Cell state and hidden state

### Q26: What is tanh and how is it related to sigmoid?

Basically a sigmoid centered on 0.

### Q27: What is the purpose of this code in LSTMCell:
```python
h = torch.cat([h, input], dim=1)
```

Just stacking the input with the hidden state for predictions

### Q28: What does chunk do in Pytorch?

Splits a Tensor in equal sizes

### Q29: Study the refactores version of LSTMCell carefully to ensure you understand how and why it does the same thing as the nonrefactored version.

### Q30: Why can we use a higher learning rate for LMModel6?

No clue brother. I guess because we have a deeper net? I mean it's kinda unrelated though

### Q31: What are the three regularization techniques used in AWD-LSTM model?

Dropout, activation regularization and temporal activation regularization

### Q32: What is dropout?

Randomly setting the output of specific neurons to 0. Normally using some probability *p*

### Q33: Why do we scale the activations with dropout? Is this applied during training, inference or both?

Because the sum of the dropout layer will result in lower averages than that of a non dropped output.
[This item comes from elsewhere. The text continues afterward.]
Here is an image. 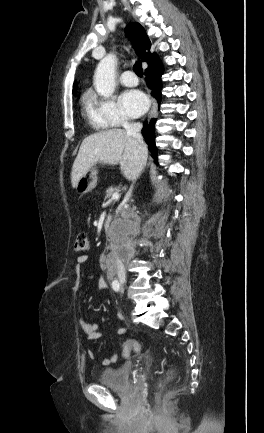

This is only applied during training

### Q34: What is the purpose of the line from Dropout:
```python
if not self.training: return x
```

To avoid droput during inference

### Q35: Experiment with bernoulli_to understand how it works.

### Q36: How do you set your model in training mode in PyTorch? In evaluation mode?

### Q37: Write the equation for activation regularization (in math or code, as you prefer). How is it different from weight decay?

### Q38: Write the equation for temporal activation regularization (in math or code, as you prefer). Why wouldn't we use this for computer vision problems?

### Q39: What is weight tying in a LM?